Splitting Up Together
Logline: The story of a couple whose marriage by their divorce. Based on the 2016 Danish series.
Cast: Jenna Fischer, Oliver Hudson, Diane Farr,
Creators: Emily Kapnek (W / EP), Ellen DeGeneres (EP), Jeff Kleeman (EP), Mette Heeno (EP), Mie Andreasen (EP), Hella Joof (EP), Dean Holland (D)
Studios: Warner Bros TV, Piece of Pie Productions, A Very Good Productions
Jenna Fischer basically got screwed last pilot season. She was cast in Matt LeBlanc’s Man With a Plan, then replaced when the show went to series. Re-castings are certainly not unheard of, but when it’s one of the two leads, and you’re as big a name as Fischer, you have to wonder what went wrong?
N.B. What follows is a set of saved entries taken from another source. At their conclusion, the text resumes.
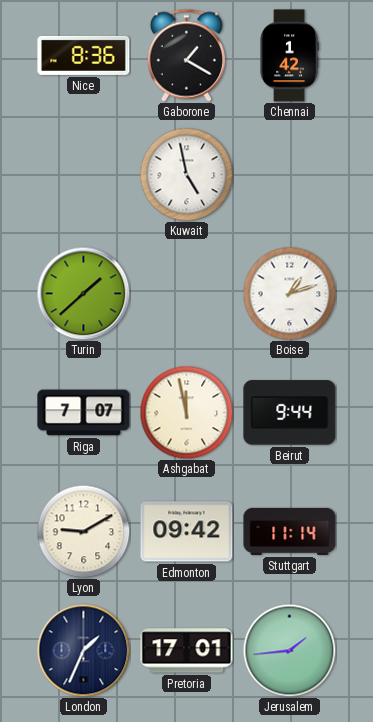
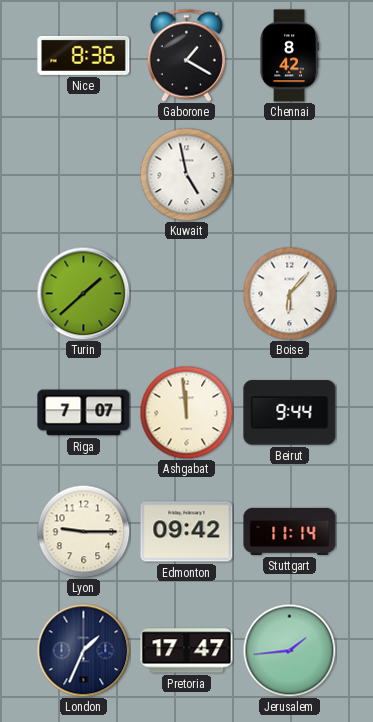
Chennai: 1:42 -> 8:42
Boise: 1:12 -> 6:07
Ashgabat: 11:58 -> 11:59
Lyon: 9:10 -> 9:15
Pretoria: 17:01 -> 17:47
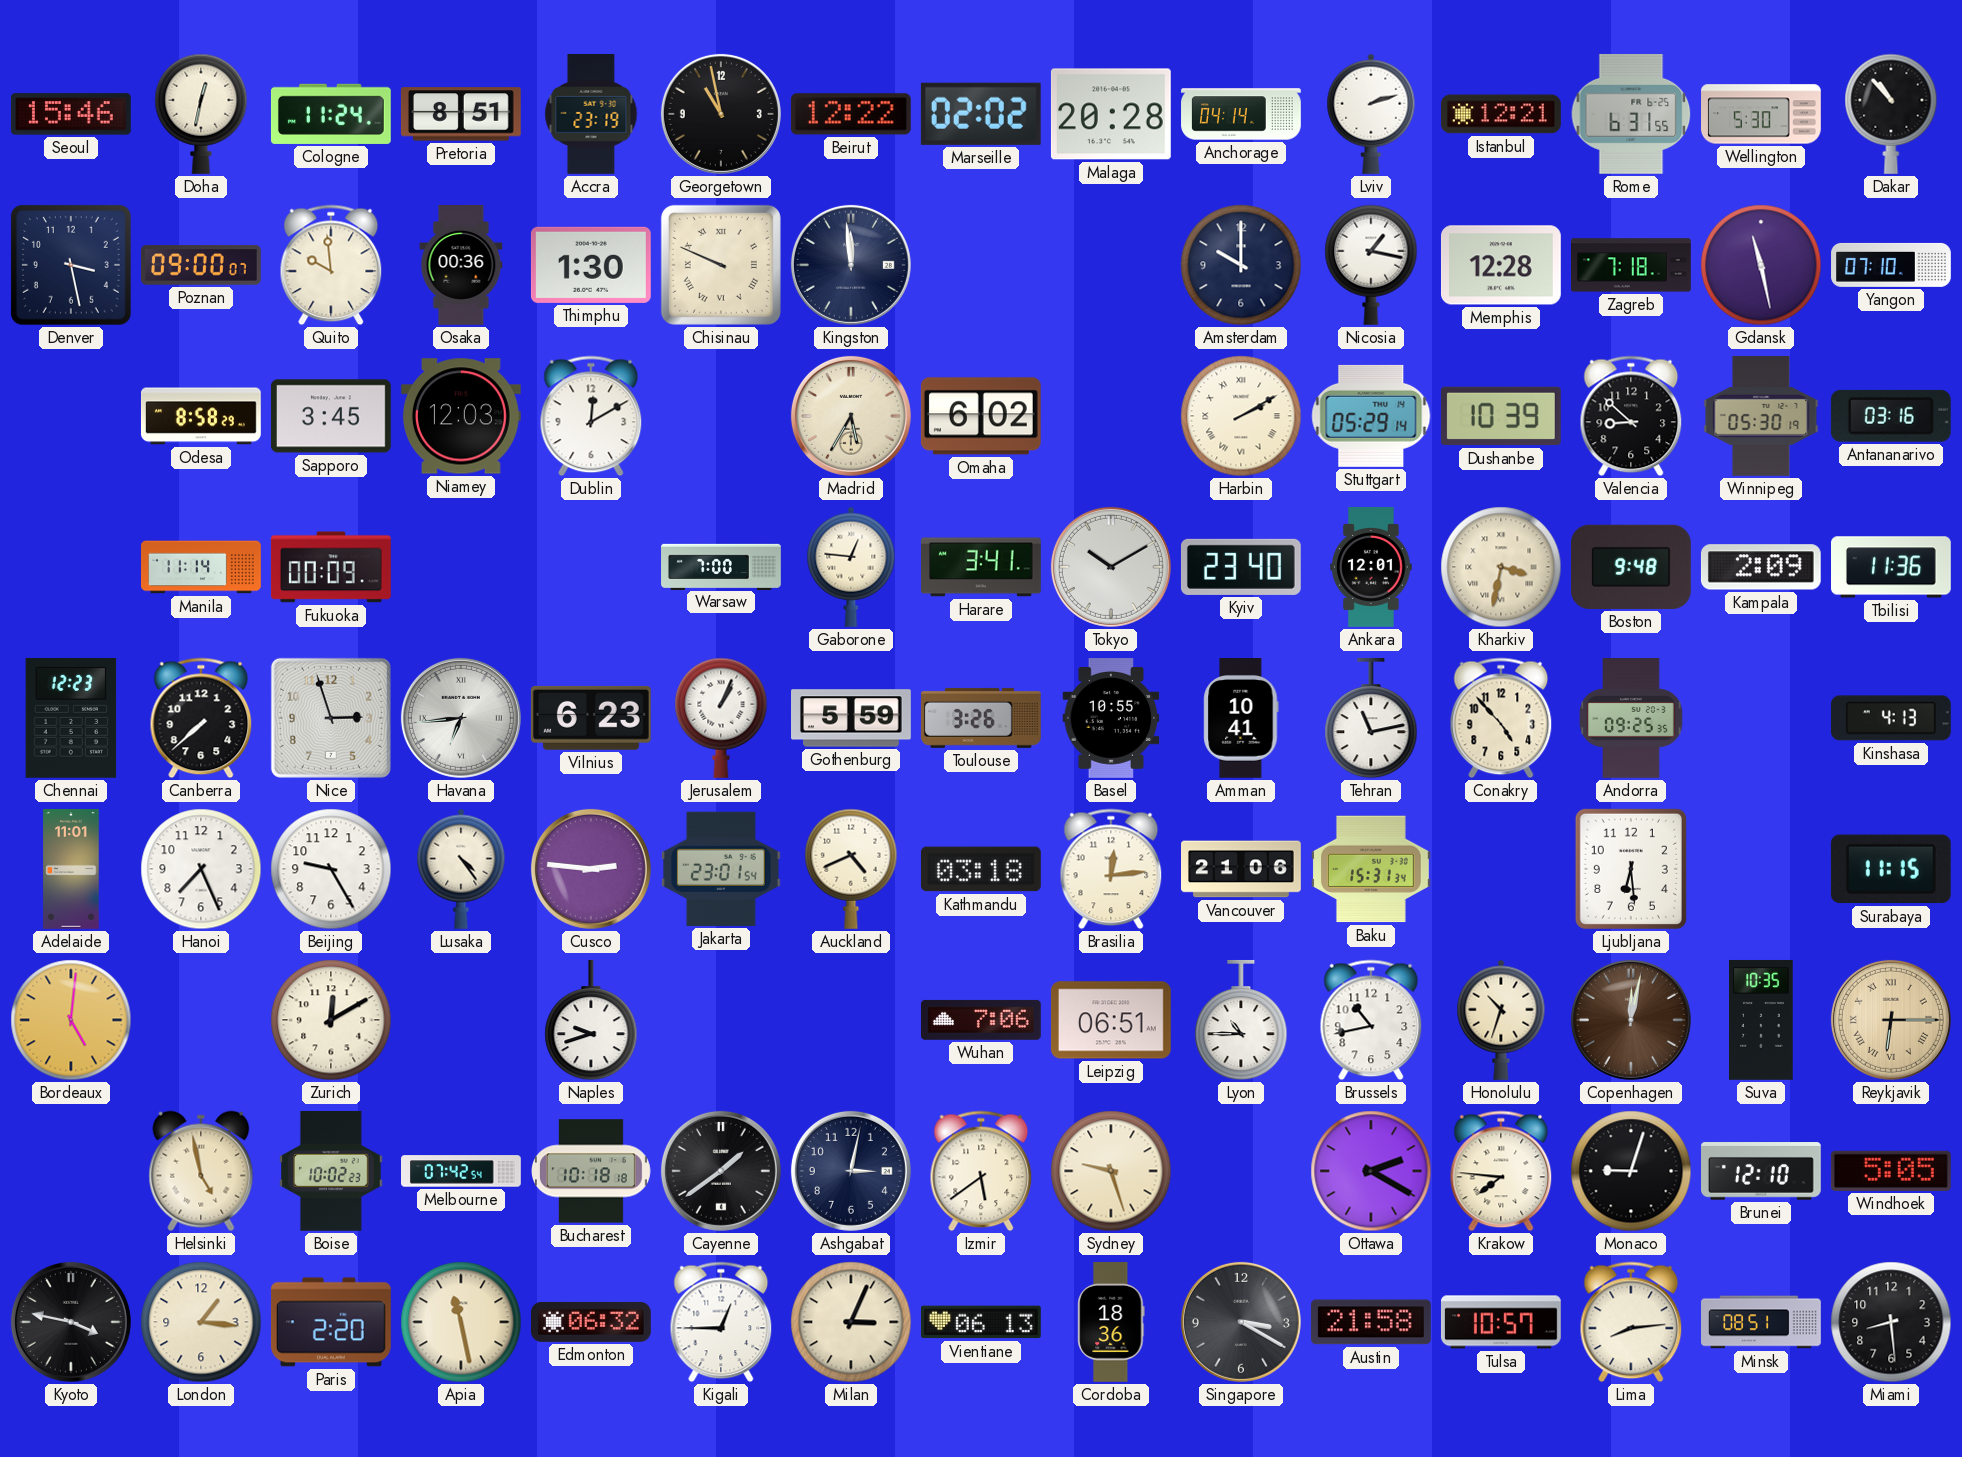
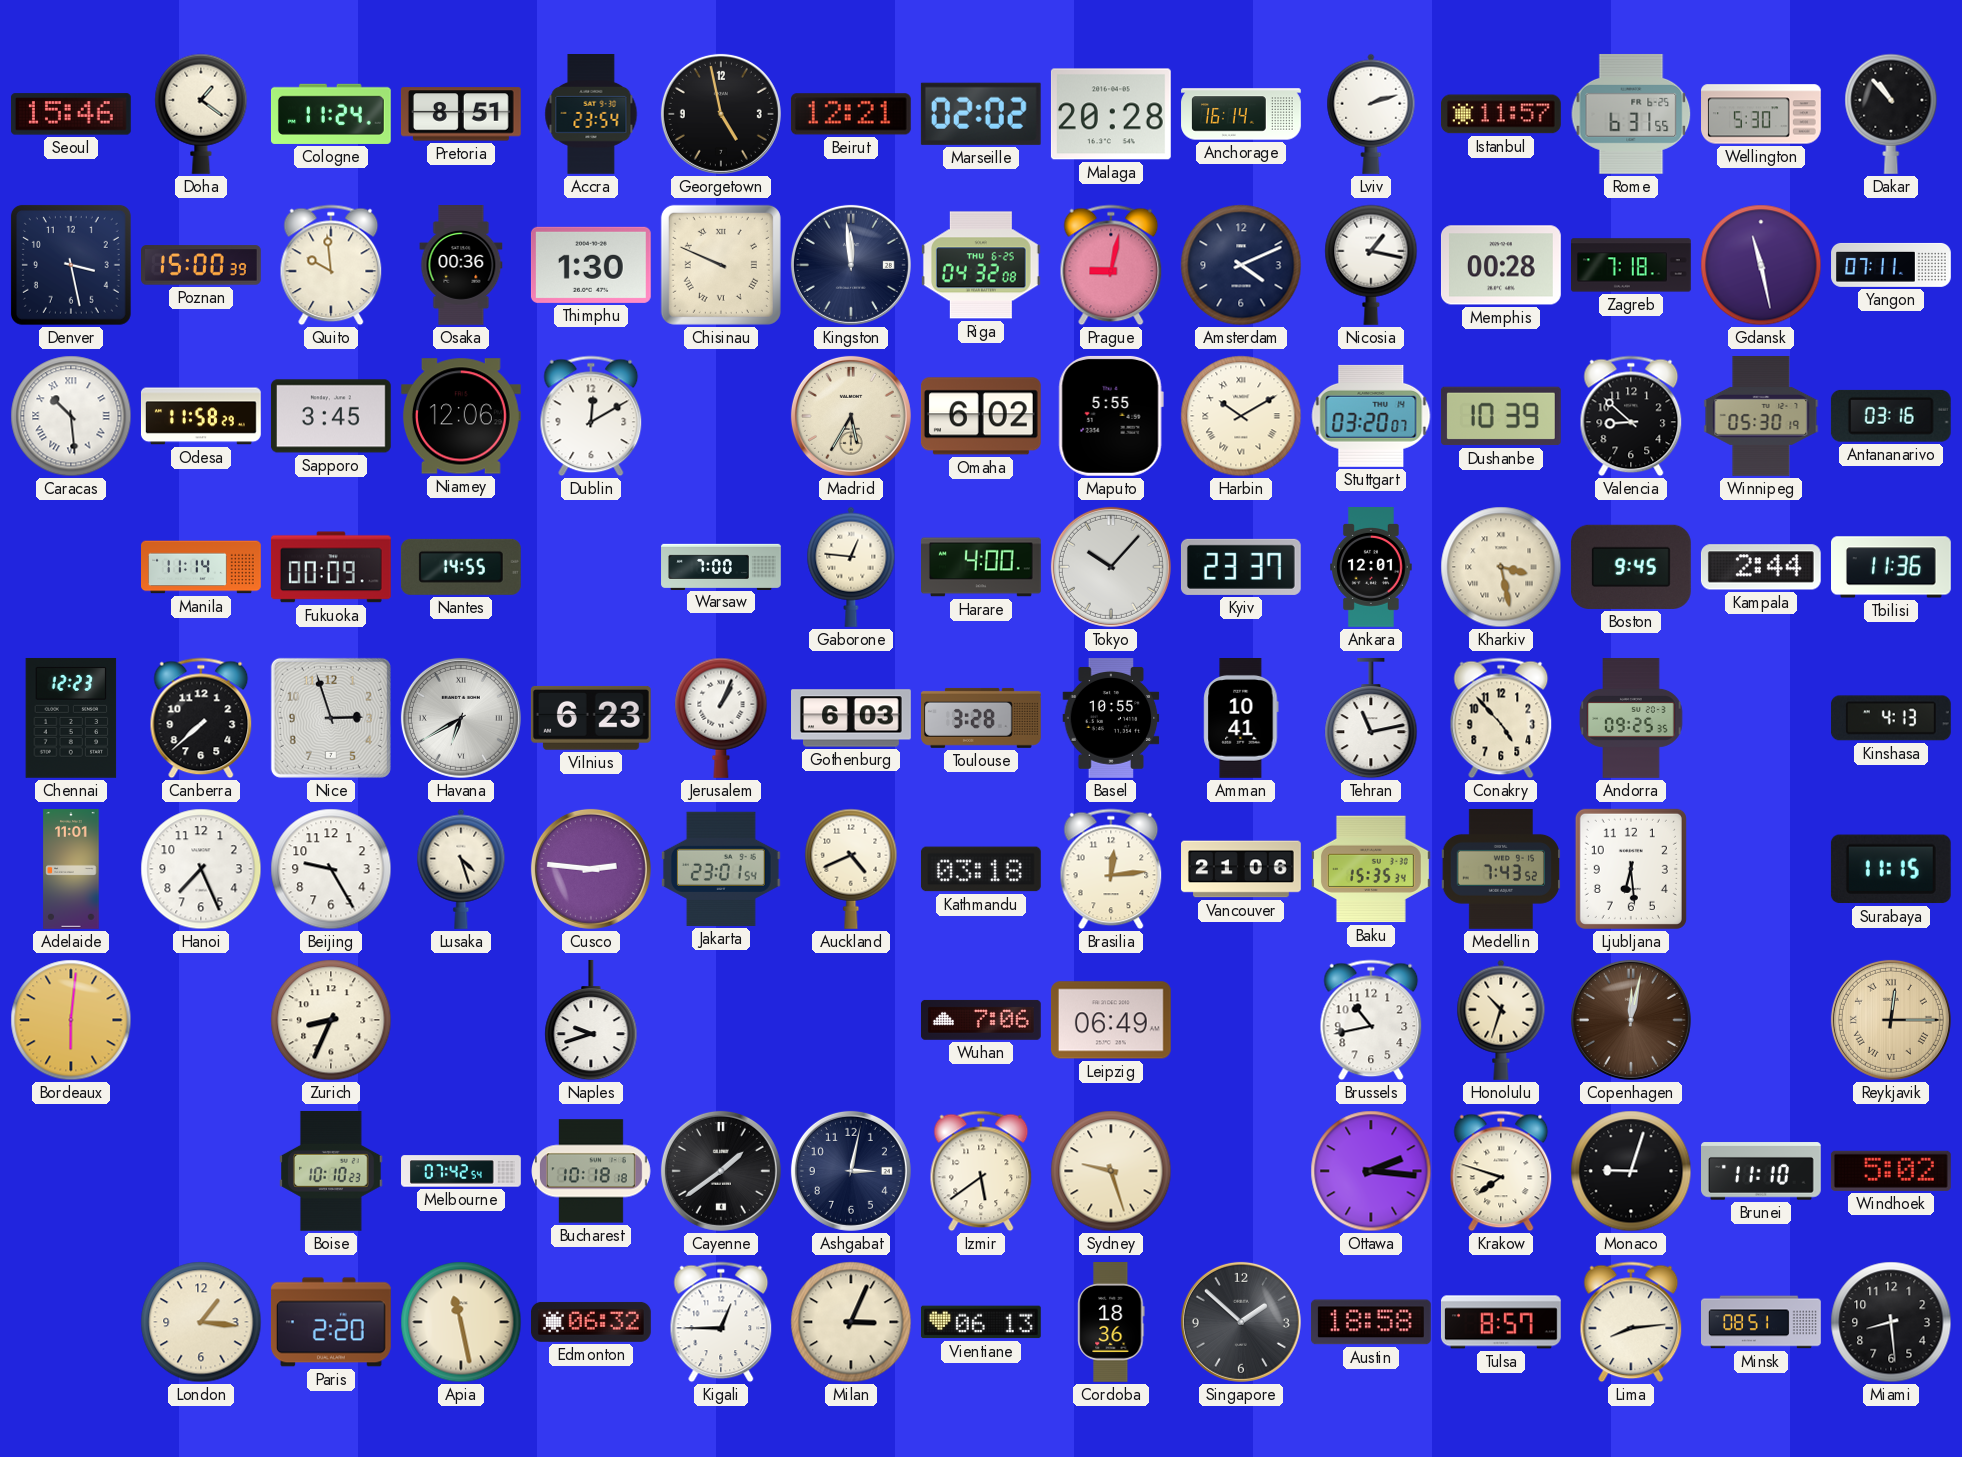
Doha: 12:32 -> 1:21
Accra: 23:19 -> 23:54
Georgetown: 10:58 -> 4:58
Beirut: 12:22 -> 12:21
Anchorage: 04:14 -> 16:14
Istanbul: 12:21 -> 11:57
Poznan: 09:00 -> 15:00
Riga: none -> 04:32
Prague: none -> 9:02
Amsterdam: 10:00 -> 4:11
Memphis: 12:28 -> 00:28
Yangon: 07:10 -> 07:11
Caracas: none -> 10:29
Odesa: 8:58 -> 11:58
Niamey: 12:03 -> 12:06
Maputo: none -> 5:55
Harbin: 2:10 -> 10:10
Stuttgart: 05:29 -> 03:20
Nantes: none -> 14:55
Harare: 3:41 -> 4:00
Tokyo: 10:10 -> 10:07
Kyiv: 23:40 -> 23:37
Kharkiv: 3:32 -> 3:28
Boston: 9:48 -> 9:45
Kampala: 2:09 -> 2:44
Havana: 6:44 -> 6:40
Gothenburg: 5:59 -> 6:03
Toulouse: 3:26 -> 3:28
Lusaka: 4:24 -> 4:27
Baku: 15:31 -> 15:35
Medellin: none -> 7:43
Bordeaux: 5:01 -> 6:01
Zurich: 12:10 -> 8:34
Leipzig: 06:51 -> 06:49
Lyon: 10:45 -> none
Suva: 10:35 -> none
Reykjavik: 6:15 -> 12:15
Helsinki: 4:58 -> none
Boise: 10:02 -> 10:10
Ottawa: 2:20 -> 2:16
Krakow: 7:46 -> 7:48
Brunei: 12:10 -> 11:10
Windhoek: 5:05 -> 5:02
Kyoto: 3:47 -> none
Singapore: 3:20 -> 1:52
Austin: 21:58 -> 18:58
Tulsa: 10:57 -> 8:57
Happiness is the best revenge, so Fischer returns in this family comedy about a divorced couple.
Lena and Martin are up late at night, reviewing all the chores they did on the day for their household of three kids. They finish with a high five. Flashback to their earlier life, when pure passion and impulse drove their decision-making, not a care in the world. By the end of the cold open they tell their friends and family they’re amicably divorcing but still living together.
But all isn’t quite as amicable as once thought. It turns out Martin hadn’t been preparing the kids’ breakfast or lunch, and the dehumidifier is a point of contention. For act two, we have Martin and Lena talking to their respective relatives about the difficulties of the new arrangement. And despite Lena’s friends insisting she should try to get back together with Martin, Lena protests. Cue Martin’s date accidentally walking in on their ladies night. Act three reveals the date was really a dance teacher, and Lena might have a date of her own — with her kids’ doctor.
Splitting Up Together is a perfectly fine pilot. Everyone felt believable, and there were some moments of levity. The situation seems like a fairly common and understandable one in families. My biggest complaint is that four characters have first names that start with “M”. But there are some inherent challenges in getting a greenlight, including an outside studio (Warner Brothers) and a feeling that there’s not a ton unique here (Gary Unmarried had a similar set-up). I think we’re going to have to label this one with the dreaded “execution dependent.”